The Headricks' 16-year-old son attends the Alabama School of Math and Science in Mobile. Facebooking -- along with text-messaging and the live video service SKYPE -- has allowed the couple to interact with him daily.
"We can post ideas or comment on his wall, and then, when he gets a chance, he can read the notes or the postings," he said. "It also ensures we keep contact with him daily and lets him know how much he is missed at home and that we love and care for him."
He added it has come in handy even when his 14-year-old daughter is at home. "It's been a great tool in knowing before I open her door if she is in a good or other mood," he joked. Lzennie Clemons, 53, got on Facebook with the help of her 21-year-old daughter, a senior at Auburn. They became Face book friends, but Clemons soon learned there were boundaries. The first status update her daughter typed after Clemons opened her account was, "It feels weird talking to my mom on Facebook." In a later conversation, Clemons told her daughter that she did occasionally visit her Facebook page. Her daughter's response? "Please don't stalk me." Early jitters have calmed, and the two laugh about it now. Carolyn Wright of Montgomery, Alabama, has joined a Facebook group with a name like "We're Too Old for Facebook," or something like that, she said. One common topic among members is that children often threaten to disown parents if they ever send them a Facebook friend request. The kids are joking, of course. Or are they? Wright, 59, said her son and daughter-and-law are her Facebook friends, but there was a single warning from her son. "He said, 'Don't just tag a picture of me -- let me approve it first.'"

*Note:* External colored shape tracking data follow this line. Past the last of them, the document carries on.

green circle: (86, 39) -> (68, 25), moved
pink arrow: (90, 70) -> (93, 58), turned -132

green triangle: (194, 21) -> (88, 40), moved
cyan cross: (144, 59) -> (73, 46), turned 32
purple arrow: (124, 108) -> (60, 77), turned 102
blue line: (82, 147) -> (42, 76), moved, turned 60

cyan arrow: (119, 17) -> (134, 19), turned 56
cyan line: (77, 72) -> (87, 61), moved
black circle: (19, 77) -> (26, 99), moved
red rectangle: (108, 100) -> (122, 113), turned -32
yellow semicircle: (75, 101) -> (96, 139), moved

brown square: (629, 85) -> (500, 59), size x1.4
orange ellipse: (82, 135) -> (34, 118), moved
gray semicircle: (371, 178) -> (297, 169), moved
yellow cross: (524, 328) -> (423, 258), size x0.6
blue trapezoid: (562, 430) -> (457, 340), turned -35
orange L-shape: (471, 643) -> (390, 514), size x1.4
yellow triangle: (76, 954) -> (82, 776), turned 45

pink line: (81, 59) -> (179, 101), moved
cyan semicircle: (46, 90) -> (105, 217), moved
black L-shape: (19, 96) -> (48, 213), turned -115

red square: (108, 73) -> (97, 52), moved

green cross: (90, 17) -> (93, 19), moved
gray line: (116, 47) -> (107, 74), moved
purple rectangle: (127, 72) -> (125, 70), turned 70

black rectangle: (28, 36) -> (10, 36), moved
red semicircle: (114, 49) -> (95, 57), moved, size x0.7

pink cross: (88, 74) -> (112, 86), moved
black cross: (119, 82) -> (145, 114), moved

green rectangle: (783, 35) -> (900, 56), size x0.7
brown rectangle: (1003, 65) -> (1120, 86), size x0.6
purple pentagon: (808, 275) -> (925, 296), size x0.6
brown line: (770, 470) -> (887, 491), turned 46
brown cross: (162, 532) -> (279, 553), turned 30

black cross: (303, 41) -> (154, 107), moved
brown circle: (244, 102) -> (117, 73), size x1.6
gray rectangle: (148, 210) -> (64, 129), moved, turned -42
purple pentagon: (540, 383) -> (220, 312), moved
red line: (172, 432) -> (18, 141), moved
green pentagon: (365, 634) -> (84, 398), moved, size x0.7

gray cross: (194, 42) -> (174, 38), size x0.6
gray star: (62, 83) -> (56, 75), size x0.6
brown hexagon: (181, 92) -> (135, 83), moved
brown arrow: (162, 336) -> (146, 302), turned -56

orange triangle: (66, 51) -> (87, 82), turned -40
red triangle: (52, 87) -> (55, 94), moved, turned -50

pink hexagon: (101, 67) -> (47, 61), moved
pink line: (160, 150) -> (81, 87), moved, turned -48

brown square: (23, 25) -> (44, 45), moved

Thus far, she reports, there has been no unlawful tagging, and things are fine. Radio personality Kevin Elkins of Montgomery said there can be a stealth element to becoming your kid's Facebook friend. "As a matter of fact, because kids are kids, they forget us parents are watching after a time, and we find out many things we otherwise would not," said Elkins, 52. Seventy-two-year-old Montgomerian Betty Cook sees Facebook as a gift when it comes to keeping in touch with her three children and five grandchildren. "I am friends with all of them," Cook said. "I have two (grandchildren) in college, so I get to talk to them on Facebook. When you're on Facebook, you can see who's online, so we can have a private chat -- not for very long, but I feel like I keep up with them now more than they when they were home." Has anything on her grandchildren's Facebook walls ever surprised her? "Surprised? No," Cook said. "I'm confused more than anything else. They'll put song lyrics up, and I'll have no idea what they're talking about."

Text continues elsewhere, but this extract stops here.